Nearly all the 100 or so people in the audience at Sotheby’s saleroom were Russian-speaking, including dealers Ilona Orel, Elena Kuprina and Elena Selina, who set an auction high for Valery Koshlyakov: £72,500 ($145,979) for his Versailles, 1993.
The top price of £468,500 ($943,325) fell to Oleg Vassiliev’s Before the Sunset, 1990 (estimate: £200,000/300,000), a record for the artist.
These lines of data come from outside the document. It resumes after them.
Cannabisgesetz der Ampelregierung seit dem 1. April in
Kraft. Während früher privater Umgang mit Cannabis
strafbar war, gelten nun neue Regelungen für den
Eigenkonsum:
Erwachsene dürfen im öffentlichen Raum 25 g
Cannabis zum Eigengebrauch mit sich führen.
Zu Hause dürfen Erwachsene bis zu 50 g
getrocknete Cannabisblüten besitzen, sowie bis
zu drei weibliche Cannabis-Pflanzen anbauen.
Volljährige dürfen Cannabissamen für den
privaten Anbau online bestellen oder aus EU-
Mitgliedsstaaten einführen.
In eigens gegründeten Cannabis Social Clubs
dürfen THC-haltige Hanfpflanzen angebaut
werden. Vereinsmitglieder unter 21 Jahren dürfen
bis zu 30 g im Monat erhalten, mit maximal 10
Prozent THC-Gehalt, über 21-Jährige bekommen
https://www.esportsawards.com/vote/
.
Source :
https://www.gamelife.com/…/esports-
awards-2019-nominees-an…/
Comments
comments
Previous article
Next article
It sold in the room to Catherine MacDougall, co-owner of the MacDougall’s Russian Art auction firm, bidding on behalf of a Russian client who also bought Oscar Rabin’s 1975 Nepravda for £102,500, or $206,384 (estimate: £40,000/60,000); and Erik Bulatov’s early Black Tunnel, 1964, for £72,500, or $145,979 (estimate: £30,000/40,000).
Ten buyers bought four or more works each, and three accounted for 33 lots (nearly a third of the sale) among them.
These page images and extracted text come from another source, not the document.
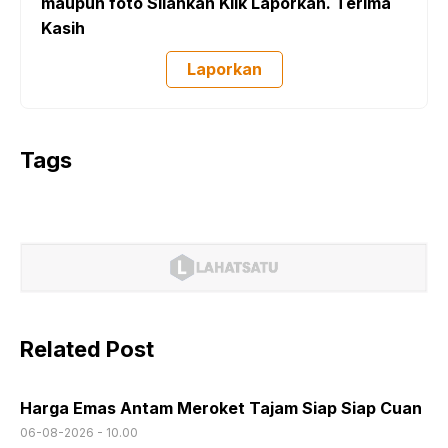
maupun foto Silahkan Klik Laporkan. Terima
Kasih
Laporkan
Tags
Related Post
Harga Emas Antam Meroket Tajam Siap Siap Cuan
06-08-2026 - 10.00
The biggest buyer, on the phone, spent more than £1.1 million ($2.2 million) to acquire five of the top ten lots, and 14 works in all—including Vassiliev’s 1978 Walking Away for £180,500 ($363,437); two works by Semyon Faibisovich, led by his 1988 Beauty at a quadruple-estimate £264,500 ($531,645); Francisco Infante’s Spiral Design 2 for £72,500, or $145,979 (estimate: £60,000/80,000); and works by Sergei Essaian, Eduard Gorokhovsky, Vladimir Kupriyanov, Mikhail Roginsky, Evgeny Rukhin, Vladimir Weisberg and Vladimir Yankilesvky, plus two of the sale’s five pieces by Ivan Chuikov.
The other three Chuikov works went to a different phone bidder, with a 1986 Untitled posting a record for the artist of £96,500 ($194,303). The same buyer also landed Timur Novikov’s 1989 Basketball, in acrylic on fabric, for £36,500 ($73,360). Another phone buyer spent a total of £200,000 ($402,000) for 11 works, led by Leonid Purygin’s 1991 Pipa at £62,900 ($126,429). More than two-thirds of the sale’s 48 different buyers were on the phone.
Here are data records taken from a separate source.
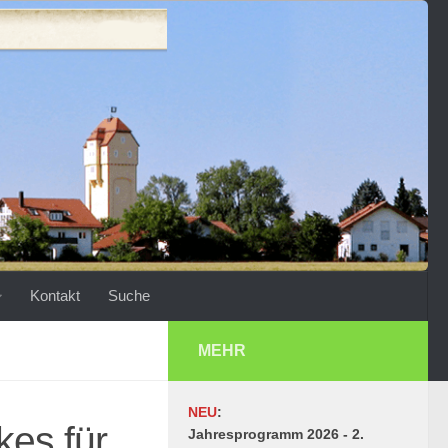
Kontakt
Suche
MEHR
NEU
:
es für
Jahresprogramm 2026 - 2.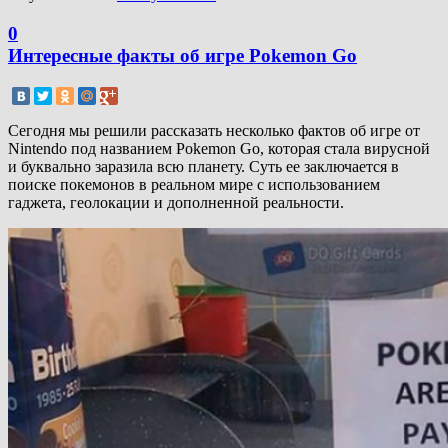
0
Интересные факты об игре Pokemon Go
Сегодня мы решили рассказать несколько фактов об игре от
Nintendo под названием Pokemon Go, которая стала вирусной
и буквально заразила всю планету. Суть ее заключается в
поиске покемонов в реальном мире с использованием
гаджета, геолокации и дополненной реальности.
In the room, St. Petersburg collectors Aslan Chekhoyev and his wife, Irina, spent a total of £265,000 ($532,650) for eight works—and were underbidders on several more. Their top purchase was Nikolai Ovchinnikov’s 1988 K.S.V. No.4 at £54,500 ($109,545). They also acquired works by Petr Belenok, Infante, Alexander Kosolapov, Igor Makarevich, and Leonid Sokov.
In general, the highest prices went for works by artists active before the demise of the Soviet Union in 1991. The main exception was the four-person combo AES+F, whose video installation starred at the 2007 Venice Biennale.
Although their Tondo No. 15 digital print was bought in bidless at £28,000 ($57,300), their bronze figure Warrior #4 sold for £120,500 ($242,627) on what appeared to be a solitary saleroom bid. It was consigned by Triomf Gallery, one of about 15 works, all dated “2006/7,” consigned by Moscow galleries. Most sold modestly, although Katia Filippova’s glitzy 2006 Marina Ladynina, in mixed media with Swarovski crystals and shown at last year’s Art Moscow fair, fetched £38,900 ($78,200).